Objectives: This study evaluated the safety and efficacy of dose-dense and -intense sequential doxorubicin (A), paclitaxel (T) and cyclophosphamide (C) as adjuvant therapy for breast cancer (BC) with >or=4 ipsilateral axillary lymph nodes.
Methods: Patients were recruited after BC surgery if >or=4 axillary nodes were involved by metastatic cancer. Planned treatment was A 90 mg/m(2) three times every 14 days (q14d x 3), T 250 mg/m(2) q14d x 3 and C 3 g/m(2) q14d x 3 combined with filgrastim support.
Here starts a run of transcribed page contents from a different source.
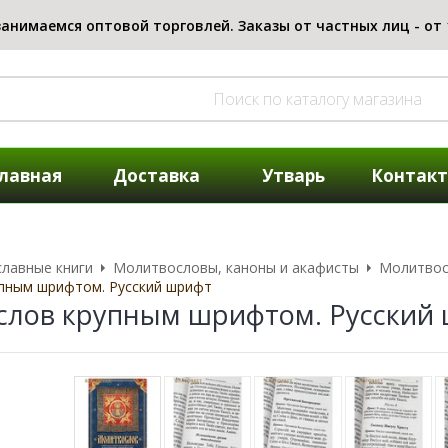
лавная
Доставка
Утварь
Контак
лавные книги
Молитвословы, каноны и акафисты
Молитво
пным шрифтом. Русский шрифт
слов крупным шрифтом. Русский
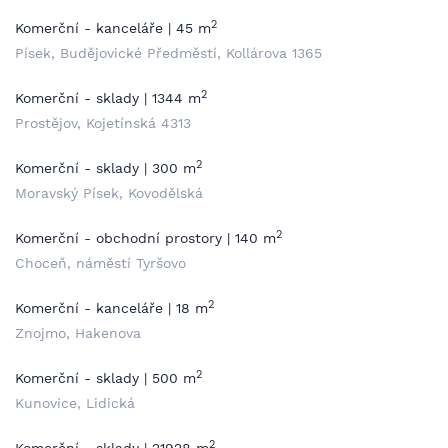
2
Komerční - kanceláře | 45 m
Písek, Budějovické Předměstí, Kollárova 1365
2
Komerční - sklady | 1344 m
Prostějov, Kojetínská 4313
2
Komerční - sklady | 300 m
Moravský Písek, Kovodělská
2
Komerční - obchodní prostory | 140 m
Choceň, náměstí Tyršovo
2
Komerční - kanceláře | 18 m
Znojmo, Hakenova
2
Komerční - sklady | 500 m
Kunovice, Lidická
2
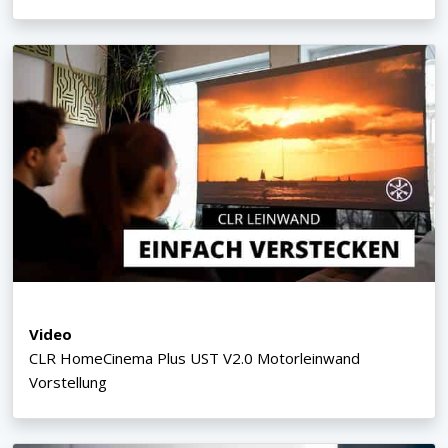
Video
CLR HomeCinema Plus UST V2.0 Motorleinwand
Vorstellung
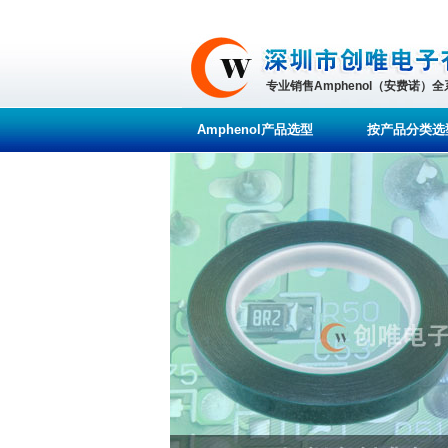
专业销售Amphenol（安费诺）
Amphenol产品选型
按产品分类选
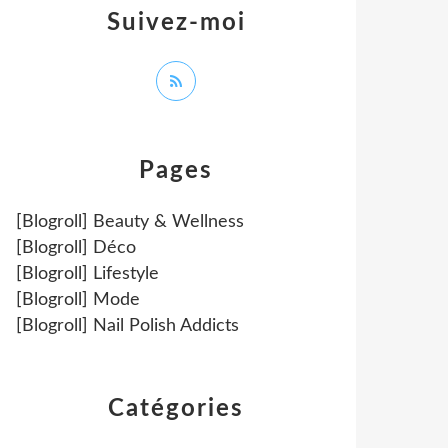
Suivez-moi
Pages
[Blogroll] Beauty & Wellness
[Blogroll] Déco
[Blogroll] Lifestyle
[Blogroll] Mode
[Blogroll] Nail Polish Addicts
Catégories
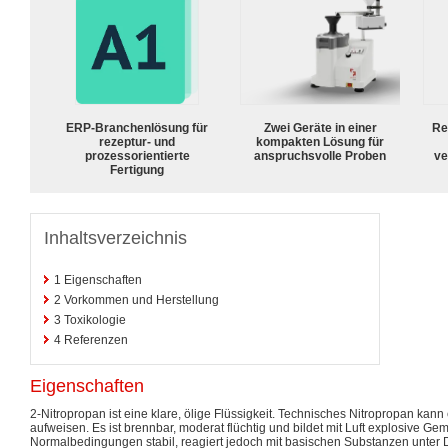
ERP-Branchenlösung für
Zwei Geräte in einer
Re
rezeptur- und
kompakten Lösung für
prozessorientierte
anspruchsvolle Proben
ve
Fertigung
Inhaltsverzeichnis
1
Eigenschaften
2
Vorkommen und Herstellung
3
Toxikologie
4
Referenzen
Eigenschaften
2-Nitropropan ist eine klare, ölige Flüssigkeit. Technisches Nitropropan kann
aufweisen. Es ist brennbar, moderat flüchtig und bildet mit Luft explosive Gem
Normalbedingungen stabil, reagiert jedoch mit basischen Substanzen unter 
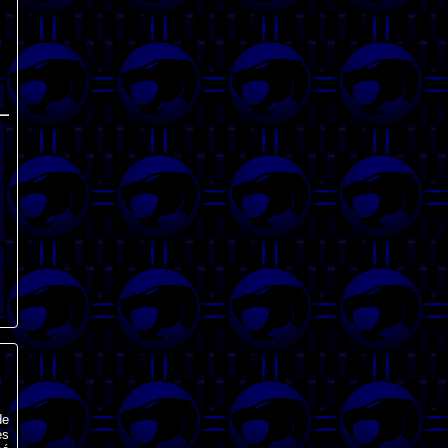
de
es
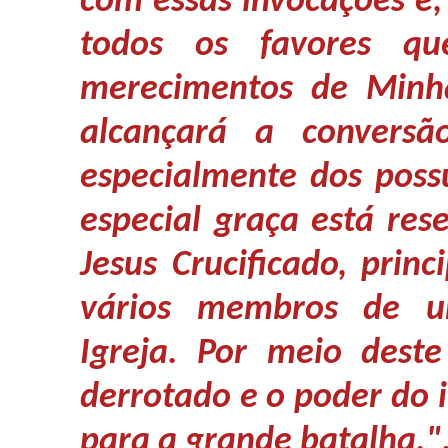
com essas invocações e,
todos os favores qu
merecimentos de Minha
alcançará a conversã
especialmente dos pos
especial graça está res
Jesus Crucificado, prin
vários membros de u
Igreja. Por meio dest
derrotado e o poder do 
para a grande batalha."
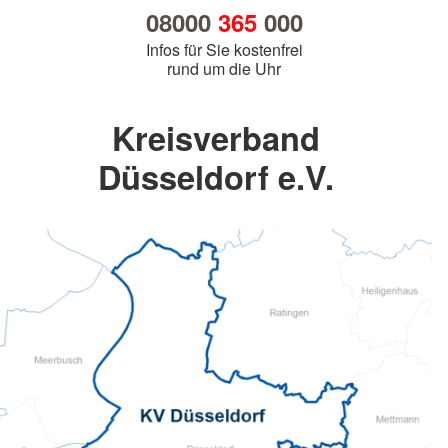
08000
365
000
Infos für Sie kostenfrei
rund um die Uhr
Kreisverband
Düsseldorf e.V.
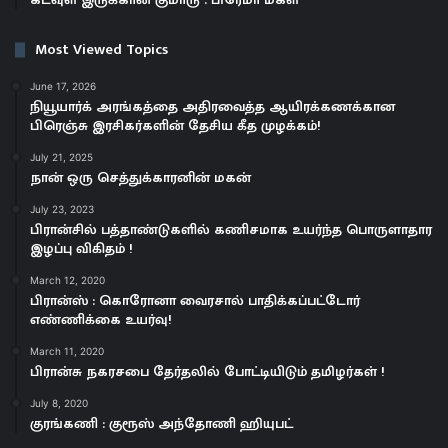
Most Viewed Topics
June 17, 2026
நியூயார்க் அரங்கத்தை அதிரவைத்த ஆயிரக்கணக்கான
பிரெஞ்சு இரசிகர்களின் தேசிய கீத முழக்கம்!
July 21, 2025
நான் ஒரு செத்துக்காரனின் மகன்
July 23, 2023
பிரான்சில் பத்தாண்டுகளில் கணிசமாக உயர்ந்த பொருளாதார
இழப்பு விகிதம் !
March 12, 2020
பிரான்ஸ் : கொரோனா வைரசால் பாதிக்கப்பட்டோர்
எண்ணிக்கை உயர்வு!
March 11, 2020
பிரான்சு நகரசபை தேர்தலில் போட்டியிடும் தமிழர்கள் !
July 8, 2020
குரங்கணி : குரூஸ் அந்தோணி ஹியுபட்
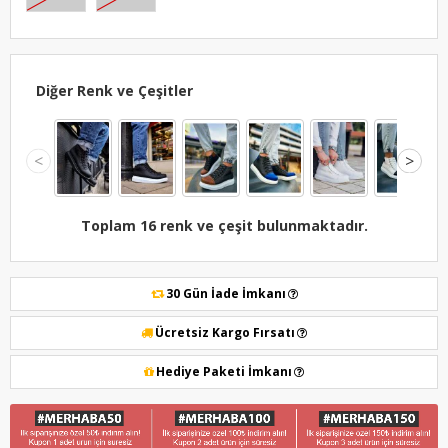
Diğer Renk ve Çeşitler
<
>
Toplam 16 renk ve çeşit bulunmaktadır.
30 Gün İade İmkanı
Ücretsiz Kargo Fırsatı
Hediye Paketi İmkanı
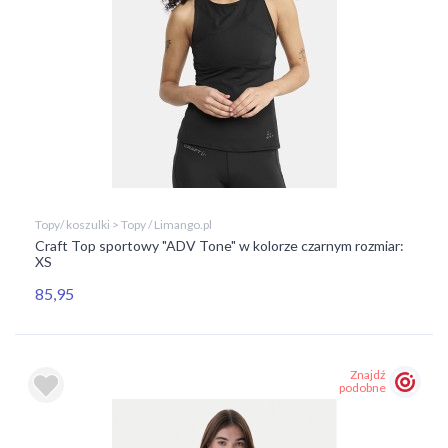
Topy/ koszulki > Topy / Limango.pl
Craft Top sportowy "ADV Tone" w kolorze czarnym rozmiar:
XS
85,95
Znajdź
podobne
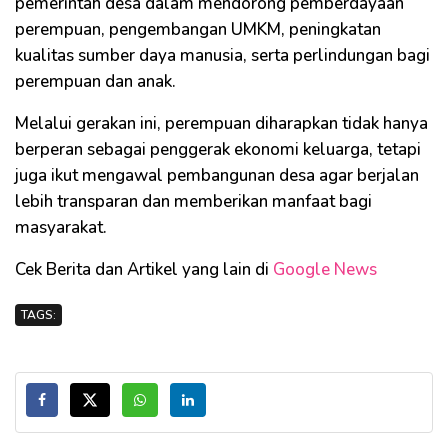
pemerintah desa dalam mendorong pemberdayaan
perempuan, pengembangan UMKM, peningkatan
kualitas sumber daya manusia, serta perlindungan bagi
perempuan dan anak.
Melalui gerakan ini, perempuan diharapkan tidak hanya
berperan sebagai penggerak ekonomi keluarga, tetapi
juga ikut mengawal pembangunan desa agar berjalan
lebih transparan dan memberikan manfaat bagi
masyarakat.
Cek Berita dan Artikel yang lain di
Google News
TAGS:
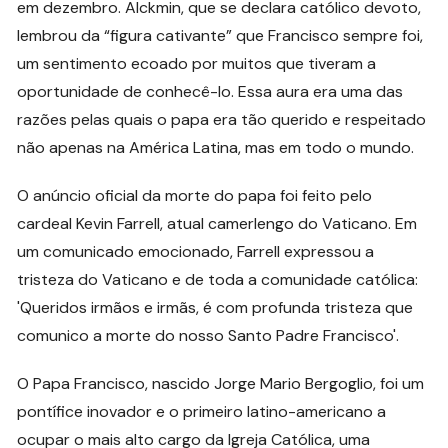
em dezembro. Alckmin, que se declara católico devoto,
lembrou da “figura cativante” que Francisco sempre foi,
um sentimento ecoado por muitos que tiveram a
oportunidade de conhecê-lo. Essa aura era uma das
razões pelas quais o papa era tão querido e respeitado
não apenas na América Latina, mas em todo o mundo.
O anúncio oficial da morte do papa foi feito pelo
cardeal Kevin Farrell, atual camerlengo do Vaticano. Em
um comunicado emocionado, Farrell expressou a
tristeza do Vaticano e de toda a comunidade católica:
'Queridos irmãos e irmãs, é com profunda tristeza que
comunico a morte do nosso Santo Padre Francisco'.
O Papa Francisco, nascido Jorge Mario Bergoglio, foi um
pontífice inovador e o primeiro latino-americano a
ocupar o mais alto cargo da Igreja Católica, uma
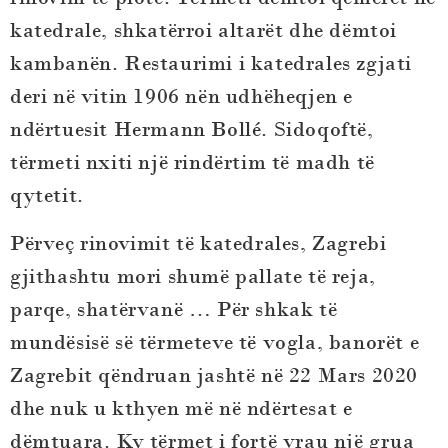
katedrale, shkatërroi altarët dhe dëmtoi
kambanën. Restaurimi i katedrales zgjati
deri në vitin 1906 nën udhëheqjen e
ndërtuesit Hermann Bollé. Sidoqoftë,
tërmeti nxiti një rindërtim të madh të
qytetit.
Përveç rinovimit të katedrales, Zagrebi
gjithashtu mori shumë pallate të reja,
parqe, shatërvanë … Për shkak të
mundësisë së tërmeteve të vogla, banorët e
Zagrebit qëndruan jashtë në 22 Mars 2020
dhe nuk u kthyen më në ndërtesat e
dëmtuara. Ky tërmet i fortë vrau një grua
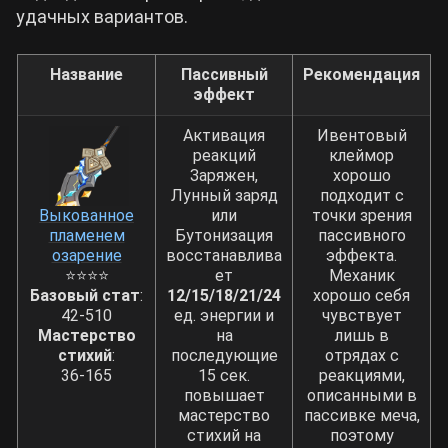
удачных вариантов.
Название
Пассивный
Рекомендация
эффект
Активация
Ивентовый
реакций
клеймор
Заряжен,
хорошо
Лунный заряд
подходит с
Выкованное
или
точки зрения
пламенем
Бутонизация
пассивного
озарение
восстанавлива
эффекта.
⭐⭐⭐⭐
ет
Механик
Базовый стат
:
12/15/18/21/24
хорошо себя
42-510
ед. энергии и
чувствует
Мастерство
на
лишь в
стихий
:
последующие
отрядах с
36-165
15 сек.
реакциями,
повышает
описанными в
мастерство
пассивке меча,
стихий на
поэтому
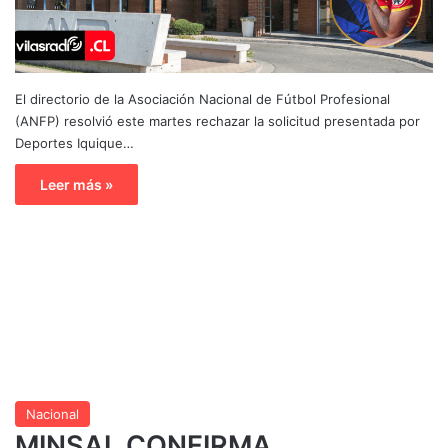
El directorio de la Asociación Nacional de Fútbol Profesional
(ANFP) resolvió este martes rechazar la solicitud presentada por
Deportes Iquique…
Leer más »
Nacional
MINSAL CONFIRMA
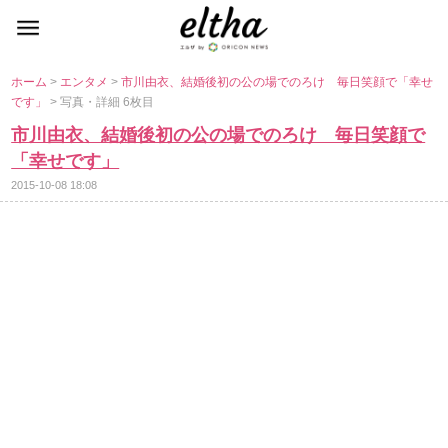
ホーム
>
エンタメ
>
市川由衣、結婚後初の公の場でのろけ 毎日笑顔で「幸せ
です」
> 写真・詳細 6枚目
市川由衣、結婚後初の公の場でのろけ 毎日笑顔で
「幸せです」
2015-10-08 18:08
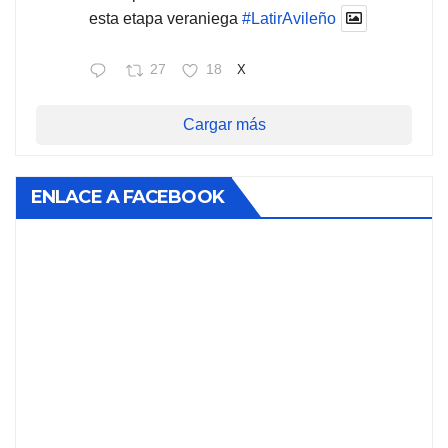
esta etapa veraniega
#LatirAvileño
27
18
X
Cargar más
ENLACE A FACEBOOK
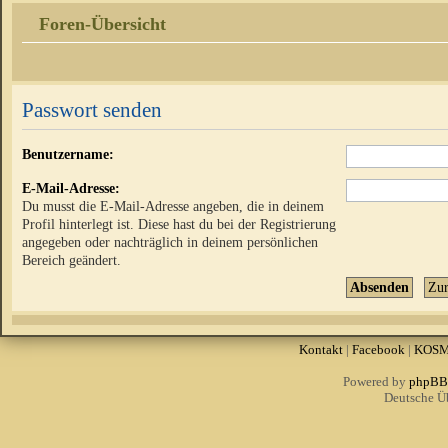
Foren-Übersicht
Passwort senden
Benutzername:
E-Mail-Adresse:
Du musst die E-Mail-Adresse angeben, die in deinem
Profil hinterlegt ist. Diese hast du bei der Registrierung
angegeben oder nachträglich in deinem persönlichen
Bereich geändert.
Kontakt
|
Facebook
|
KOS
Powered by
phpBB
Deutsche Ü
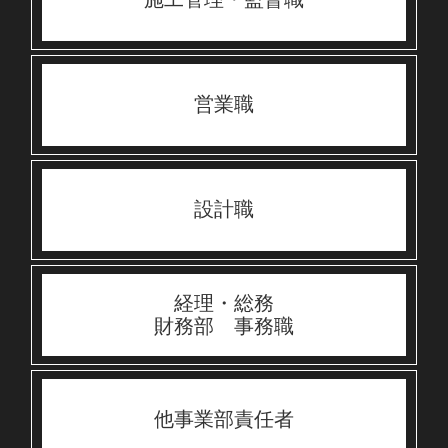
営業職
設計職
経理・総務
財務部 事務職
他事業部責任者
Results: The study enrolled 85 eligible patients. The median number of lymph nodes involved was 9. Mean dose intensity was >94% of planned for each drug. Common grade 3 toxicities included nausea and/or vomiting (24%), mucositis (18%), neuropathy (16%), palmar-plantar erythrodysesthesia (12%), myalgia (6%) and arthralgia (6%). Grade 3/4 neutropenia occurred in 77 (91%) patients, and 32 (38%) patients had neutropenic fever. One patient developed acute leukemia. Sixty-nine (81%) patients are alive, and 59 (69%) patients are alive and free of distant disease at a median follow-up of 5 years.
Conclusions: ATC is a feasible regimen for adjuvant therapy of high-risk BC, with a relatively low rate of relapse at the 5-year follow up.